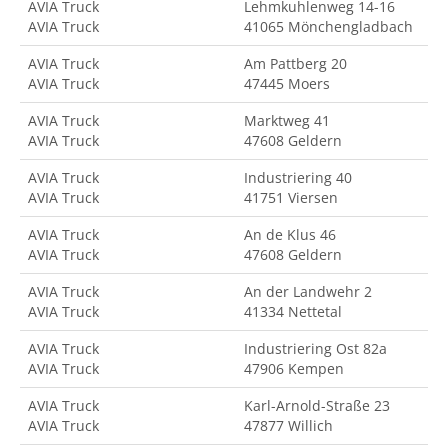
AVIA Truck
Lehmkuhlenweg 14-16
AVIA Truck
41065 Mönchengladbach
AVIA Truck
Am Pattberg 20
AVIA Truck
47445 Moers
AVIA Truck
Marktweg 41
AVIA Truck
47608 Geldern
AVIA Truck
Industriering 40
AVIA Truck
41751 Viersen
AVIA Truck
An de Klus 46
AVIA Truck
47608 Geldern
AVIA Truck
An der Landwehr 2
AVIA Truck
41334 Nettetal
AVIA Truck
Industriering Ost 82a
AVIA Truck
47906 Kempen
AVIA Truck
Karl-Arnold-Straße 23
AVIA Truck
47877 Willich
────────────────────
## Assignment:
Line by line, write out the material above exactly, with no images.

## Task solution:
AVIA Truck
Lehmkuhlenweg 14-16
AVIA Truck
41065 Mönchengladbach
AVIA Truck
Am Pattberg 20
AVIA Truck
47445 Moers
AVIA Truck
Marktweg 41
AVIA Truck
47608 Geldern
AVIA Truck
Industriering 40
AVIA Truck
41751 Viersen
AVIA Truck
An de Klus 46
AVIA Truck
47608 Geldern
AVIA Truck
An der Landwehr 2
AVIA Truck
41334 Nettetal
AVIA Truck
Industriering Ost 82a
AVIA Truck
47906 Kempen
AVIA Truck
Karl-Arnold-Straße 23
AVIA Truck
47877 Willich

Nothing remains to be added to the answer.